Feature #16326

Review the Weblate-based infrastructure that updates and pushes PO files

Added by intrigeri 2019-01-08 15:56:35 . Updated 2019-08-01 14:05:10 .

Status:
Resolved
Priority:
High
Assignee:
intrigeri
Category:
Infrastructure
Target version:
Start date:
2019-01-08
Due date:
% Done:

0%

Feature Branch:
Type of work:
Security Audit
Blueprint:

Starter:
Affected tool:
Translation Platform
Deliverable for:
309

Description

… so we are confident that PO changes pushed and checked via Bug #15402 have gone through the expected process.


Subtasks


Related issues

Blocked by Tails - Bug #16855: Enforce reviewer policy on Weblate Resolved

History

#1 Updated by intrigeri 2019-03-12 17:29:23

  • Target version set to Tails_3.15

#2 Updated by intrigeri 2019-06-27 17:09:03

#3 Updated by intrigeri 2019-06-27 17:11:28

#4 Updated by intrigeri 2019-07-05 10:02:18

So this is about:

  • integrity of tails.git apart of website PO files, i.e. ensuring that the security checks performed on Git pushes by Weblate are good enough and effectively enforced
    • Enrico already did a security-oriented code review of the hook so I won’t spend much time on it
    • I’ll focus on the big picture and integration bits, where potential design/implementation flaws could allow bypassing the aforementioned security checks
  • availability of the infrastructure outside of the translation platform, that is impacted by the translation platform, that is in practice: can the translation platform DoS anything except itself? Attack vectors: validating arbitrary translated strings, compromising the Weblate webapp, compromising the system of a Tails sysadmin, compromising the system of an administrator of the translation platform (that can run any command as the weblate user).
  • integrity of our production website, which in our permissions model boils down to ensuring that translated strings pushed by Weblate have gone through the expected review process (it is the only mitigation we have in place against this risk)

Out of scope:

  • An adversary acting as several translators can push arbitrary changes to translated versions of our web pages. Impact can be, for example: instructing our users to take dangerous actions; hiding important security warnings; breaking page display or links in a way that makes the doc hard or impossible to follow.
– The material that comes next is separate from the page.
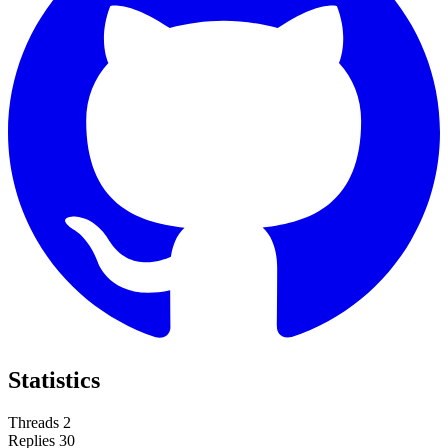
Statistics
Threads
2
Replies
30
This risk comes directly from trade-offs we consciously made while designing our translation platform so we have to live with it.

#5 Updated by intrigeri 2019-07-05 10:46:51

  • Status changed from Confirmed to In Progress

Hi,

u and hefee, there’s a question for you at the end.
@hefee, see “recommendations” below wrt. actions I suggest we take as a result of this review.

intrigeri wrote:
> * integrity of tails.git apart of website PO files, i.e. ensuring that the security checks performed on Git pushes by Weblate are good enough and effectively enforced
> Enrico already did a security-oriented code review of the hook so I won’t spend much time on it

Done, looks OK. I’ve pushed some polishing commits (mostly typo fixing and rephrasing) + added comments that make it clear why we don’t perform some checks in the hook. hefee, please review :)

> I’ll focus on the big picture and integration bits, where potential design/implementation flaws could allow bypassing the aforementioned security checks

LGTM as long as Gitolite implements correctly the access restriction we’ve configured.

> * availability of the infrastructure outside of the translation platform, that is impacted by the translation platform, that is in practice: can the translation platform DoS anything except itself? Attack vectors: validating arbitrary translated strings, compromising the Weblate webapp, compromising the system of a Tails sysadmin, compromising the system of an administrator of the translation platform (that can run any command as the weblate user).

In general, our sysadmin team does not try to protect against VMs we host DoS’ing each other, i.e. we accept the risk that the translation platform DoS’es any other VM hosted on lizard, just like we accept the risk that folks with access to our Jenkins can DoS lizard. Therefore, DoS threat scenarios that would be specific to someone able to run arbitrary code on our translation platform are out of scope here.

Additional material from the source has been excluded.